One year ago this week, on the eve of Rosh Hashanah, President George W. Bush exuded a clear, unequivocal appreciation of and commitment to Israel. On that same occasion, President Bush called for a democratic state of Palestine to be created alongside Israel, as a way to foster peace in the Middle East.
Four months after that speech a parliamentary election supervised by the United States government took place in the Palestinian Authority. That election was decisively won by Hamas, the Islamic Palestinian entity which leads the fight to exterminate Israel.
Ever since the election, Hamas and Fatah, the other major party represented in the Palestinian parliament which is led by Fatah member and Palestinian Authority President Mahmoud Abbas, have been jockeying for power to determine who will run the Palestinian Arab state, should one come to pass.
Neither Fatah nor Hamas promise any kind of peace or reconciliation with Israel.
Abbas is frequently held out as a moderate, one with whom Israel is encouraged to negotiate. Yet Abbas’s constitution for a future Palestinian state, obtained from sources in the Vatican, contains no clause that would allow for recognition of the Jewish state of Israel.
An official of the Vatican explained to a U.S. congressional delegation visiting Israel last year that Abbas’s constitution for a future Palestinian state does not allow for any juridical status for Judaism, Christianity or for any religion other than Islam. At least as significantly, the envisioned borders of the future Palestinian state encompasses the entire area of historic Palestine, with no room for the state of Israel. In other words, in accordance with the 1974 amendment to the Palestine Liberation Organization covenant, any area ceded by Israel to the Palestinian Arab entity will be used to stage attacks to “liberate” the rest of Palestine.

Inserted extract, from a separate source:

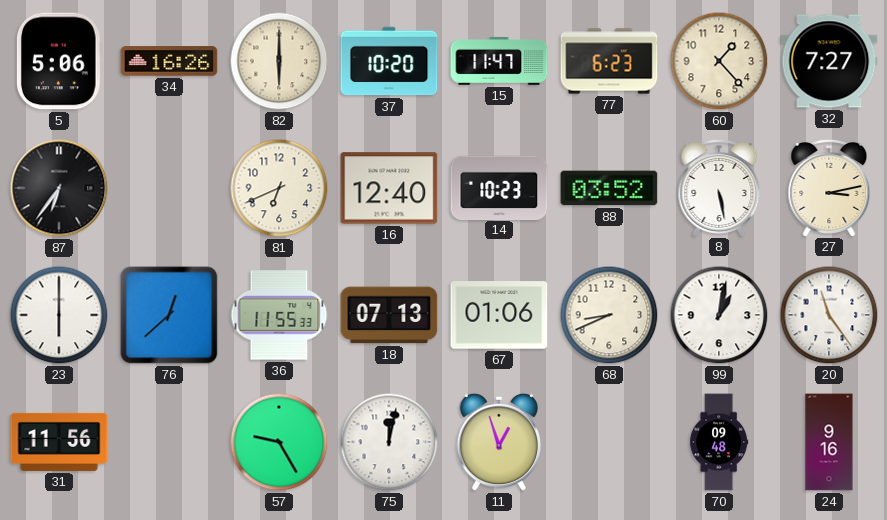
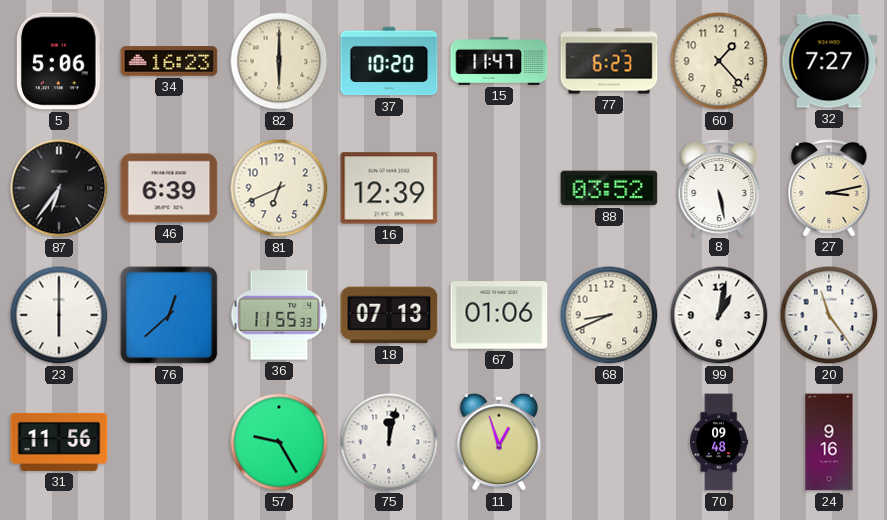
34: 16:26 -> 16:23
46: none -> 6:39
16: 12:40 -> 12:39
14: 10:23 -> none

That is, of course, what has occurred in Gaza.
After Israel ceded all of Gaza to the Palestinian Authority, forcibly destroying all Israeli Jewish communities there, armed Fatah and Hamas factions have conducted nearly a thousand missile attacks from there into Israel’s western Negev region. This region appears in Abbas’s new Palestinian Authority textbooks as an integral part of the future Palestinian State, even though the Negev is not part of either Gaza or Judea and Samaria in the west bank.
To put it bluntly, President Bush’s vision for a “democratic state of Palestine”, a vision which he replayed this week in his meeting at the United Nations with PA President Abbas, remains a lethal threat to the state and people of Israel.
Given this reality, Palestinian Arab sovereignty will mean an armed entity at war with Israel, with one purpose – the extermination of Israel.
Yet it is now clear that almost all nations of the world support the “democratic vision” for a Palestinian Arab state, including the U.S.
American democratic principles operate with clear constraints that protect human rights, civil liberties and religious minorities.
Someone is going to have to brief George W. Bush that this is not what Palestinian democracy is based on.
This Rosh Hashanah, the new Jewish year, gives ample time to reflect on recent history and for Jews to remind themselves and to remind the world that Adolf Hitler also came to power as a violent coalition partner in a democratically elected government that nullified human rights, civil liberties and minority rights.
The message of the Jewish New Year is that any democracy which operates without constraints cannot be trusted.